▸ Task instructions
A stretch of the entries below is to be set down exactly, running from the line with "L’Ambito territoriale composto" through the line with "promozione sociale, imprese", both included, and no other line.

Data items
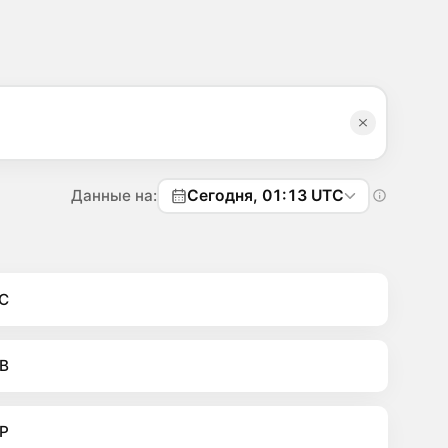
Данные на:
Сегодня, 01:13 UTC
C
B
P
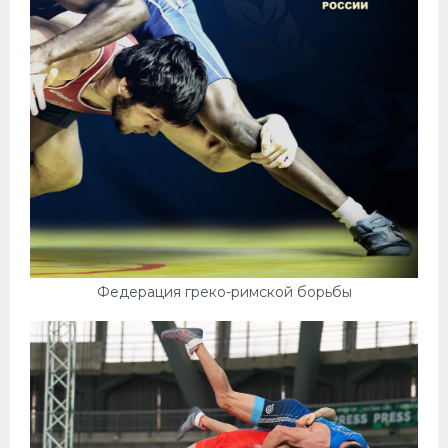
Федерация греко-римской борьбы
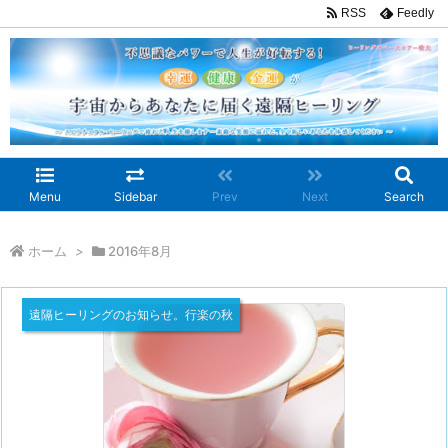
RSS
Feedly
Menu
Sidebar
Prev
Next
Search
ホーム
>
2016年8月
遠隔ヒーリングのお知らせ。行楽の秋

* * *

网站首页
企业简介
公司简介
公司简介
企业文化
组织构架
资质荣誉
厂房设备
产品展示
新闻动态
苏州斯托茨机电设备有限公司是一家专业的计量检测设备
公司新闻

==

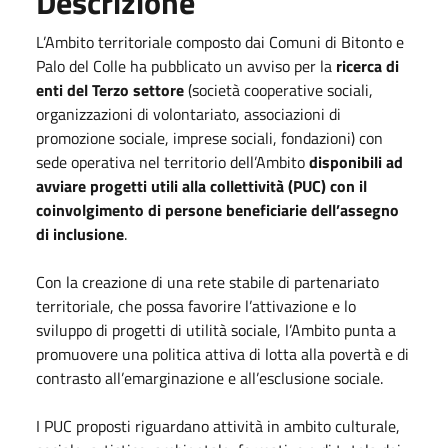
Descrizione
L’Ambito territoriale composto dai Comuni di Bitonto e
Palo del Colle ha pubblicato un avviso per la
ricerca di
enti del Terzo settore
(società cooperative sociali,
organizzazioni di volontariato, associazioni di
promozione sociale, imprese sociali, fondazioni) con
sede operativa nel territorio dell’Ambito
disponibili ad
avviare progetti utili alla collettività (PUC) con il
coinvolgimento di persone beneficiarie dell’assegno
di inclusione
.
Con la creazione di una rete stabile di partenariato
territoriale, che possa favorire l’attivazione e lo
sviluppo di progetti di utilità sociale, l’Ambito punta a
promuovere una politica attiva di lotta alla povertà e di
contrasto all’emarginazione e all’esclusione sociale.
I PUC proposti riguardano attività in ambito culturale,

▸ Written reply
L’Ambito territoriale composto dai Comuni di Bitonto e
Palo del Colle ha pubblicato un avviso per la
ricerca di
enti del Terzo settore
(società cooperative sociali,
organizzazioni di volontariato, associazioni di
promozione sociale, imprese sociali, fondazioni) con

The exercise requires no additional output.